Investigation of thermoelectromagnetic effect at metal wire arc additive manufacturing

I. Kaldre - V. Felcis

I. Kaldre, V. Felcis University of Latvia, 3 Jelgavas str., Riga LV-1004, Latvia

Abstract
Metal additive manufacturing (AM) is a rapidly developing new technology. During the AM process, a small quantity of metal is melted and then solidified. During the melting phase, a small melt pool is formed, where different physical phenomena take place which affect the heat and mass transfer in the melt pool and, hence, the solidified material morphology and microstructure. Solid and liquid phases have different Seebeck coefficients, thus, when subjected to a high thermal gradient, thermoelectric currents may appear at the solid-liquid interface.

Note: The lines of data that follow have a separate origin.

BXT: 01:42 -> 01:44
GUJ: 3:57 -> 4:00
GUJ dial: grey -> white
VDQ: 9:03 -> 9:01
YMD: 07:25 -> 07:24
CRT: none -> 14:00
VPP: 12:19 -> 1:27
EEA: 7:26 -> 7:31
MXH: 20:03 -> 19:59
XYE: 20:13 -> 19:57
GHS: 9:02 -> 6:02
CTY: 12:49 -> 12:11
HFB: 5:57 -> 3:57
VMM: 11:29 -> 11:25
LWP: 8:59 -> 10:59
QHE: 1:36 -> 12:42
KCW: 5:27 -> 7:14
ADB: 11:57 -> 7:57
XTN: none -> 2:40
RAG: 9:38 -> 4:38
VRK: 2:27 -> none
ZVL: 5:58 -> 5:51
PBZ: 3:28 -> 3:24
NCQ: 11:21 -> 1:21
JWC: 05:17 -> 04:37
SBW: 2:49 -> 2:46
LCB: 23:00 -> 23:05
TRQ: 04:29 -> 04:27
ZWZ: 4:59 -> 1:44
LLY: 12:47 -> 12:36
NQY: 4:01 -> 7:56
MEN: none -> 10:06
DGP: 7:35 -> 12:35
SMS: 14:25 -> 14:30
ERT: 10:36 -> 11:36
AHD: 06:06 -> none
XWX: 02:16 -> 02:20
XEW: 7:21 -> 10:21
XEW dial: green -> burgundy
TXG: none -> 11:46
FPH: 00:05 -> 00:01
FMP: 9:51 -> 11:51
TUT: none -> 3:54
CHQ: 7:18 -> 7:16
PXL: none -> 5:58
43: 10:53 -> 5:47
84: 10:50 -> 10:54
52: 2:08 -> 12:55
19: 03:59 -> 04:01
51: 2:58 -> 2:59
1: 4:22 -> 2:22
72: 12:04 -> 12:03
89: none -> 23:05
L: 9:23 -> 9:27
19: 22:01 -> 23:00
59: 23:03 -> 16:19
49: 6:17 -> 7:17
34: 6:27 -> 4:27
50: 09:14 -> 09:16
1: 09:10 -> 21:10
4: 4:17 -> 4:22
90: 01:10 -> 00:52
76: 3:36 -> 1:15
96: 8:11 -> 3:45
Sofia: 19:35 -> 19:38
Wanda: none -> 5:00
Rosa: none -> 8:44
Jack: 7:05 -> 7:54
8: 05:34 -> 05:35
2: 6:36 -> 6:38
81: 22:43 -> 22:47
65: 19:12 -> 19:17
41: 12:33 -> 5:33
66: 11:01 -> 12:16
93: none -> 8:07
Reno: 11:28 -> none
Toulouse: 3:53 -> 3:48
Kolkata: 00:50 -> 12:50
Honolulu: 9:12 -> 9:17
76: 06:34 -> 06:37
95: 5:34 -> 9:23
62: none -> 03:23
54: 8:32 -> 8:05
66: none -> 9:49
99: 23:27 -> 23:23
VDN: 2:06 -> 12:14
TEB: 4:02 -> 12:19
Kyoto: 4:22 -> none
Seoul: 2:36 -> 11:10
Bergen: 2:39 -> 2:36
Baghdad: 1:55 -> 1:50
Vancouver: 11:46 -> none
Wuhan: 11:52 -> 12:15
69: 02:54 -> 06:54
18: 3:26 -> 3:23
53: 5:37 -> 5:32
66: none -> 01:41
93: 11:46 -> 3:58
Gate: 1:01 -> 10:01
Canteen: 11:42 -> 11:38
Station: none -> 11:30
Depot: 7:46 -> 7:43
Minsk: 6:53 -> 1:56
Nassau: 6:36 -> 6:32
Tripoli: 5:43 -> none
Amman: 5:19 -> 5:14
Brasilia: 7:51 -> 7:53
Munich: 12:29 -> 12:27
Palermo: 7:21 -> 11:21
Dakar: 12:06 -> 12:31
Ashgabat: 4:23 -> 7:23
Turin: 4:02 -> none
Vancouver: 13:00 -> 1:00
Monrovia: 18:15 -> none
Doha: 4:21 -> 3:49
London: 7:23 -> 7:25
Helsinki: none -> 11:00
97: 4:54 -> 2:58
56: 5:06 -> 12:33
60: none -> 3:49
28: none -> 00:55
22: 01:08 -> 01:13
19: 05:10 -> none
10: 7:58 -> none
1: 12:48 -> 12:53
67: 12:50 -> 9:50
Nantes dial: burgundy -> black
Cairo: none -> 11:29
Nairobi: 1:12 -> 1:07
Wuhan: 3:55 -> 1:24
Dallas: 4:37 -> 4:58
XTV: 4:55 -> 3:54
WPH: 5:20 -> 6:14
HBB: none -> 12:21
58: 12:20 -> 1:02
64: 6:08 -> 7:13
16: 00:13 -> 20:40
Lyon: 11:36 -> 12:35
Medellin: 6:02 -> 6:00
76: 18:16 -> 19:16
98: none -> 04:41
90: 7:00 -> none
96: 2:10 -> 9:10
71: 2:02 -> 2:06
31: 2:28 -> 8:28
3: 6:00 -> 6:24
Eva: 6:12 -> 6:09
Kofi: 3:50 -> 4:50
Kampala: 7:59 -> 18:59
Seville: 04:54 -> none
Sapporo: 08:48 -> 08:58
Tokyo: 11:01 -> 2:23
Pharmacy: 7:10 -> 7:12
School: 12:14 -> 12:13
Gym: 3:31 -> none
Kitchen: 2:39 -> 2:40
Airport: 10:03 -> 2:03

If exposed to the magnetic field, the Lorentz force drives the liquid phase convection. This small-scale melt circulation allows controlling heat and mass transfer. Different direction and strength of the magnetic field allow achieving a different convection type. In this work, we present an experimental scale model to quantify the role of thermoelectromagnetic effect in a melt pool during the wire arc additive manufacturing process. The experimental setup is a copper hemispherical cavity filled with liquid GaInSn with an immersed cobalt electrode. Heat flux is applied through the cobalt electrode, and thermoelectric currents are generated at the interface between the electrode and the liquid metal. The liquid metal motion created by different orientation of the static magnetic field up to 0.1 T is measured. This result is compared with the numerical model and analytical estimations. Experimental and numerical results demonstrate that the thermoelectromagnetic effect can be significant during the additive manufacturing process. Tables 1, Figs 4, Refs 10.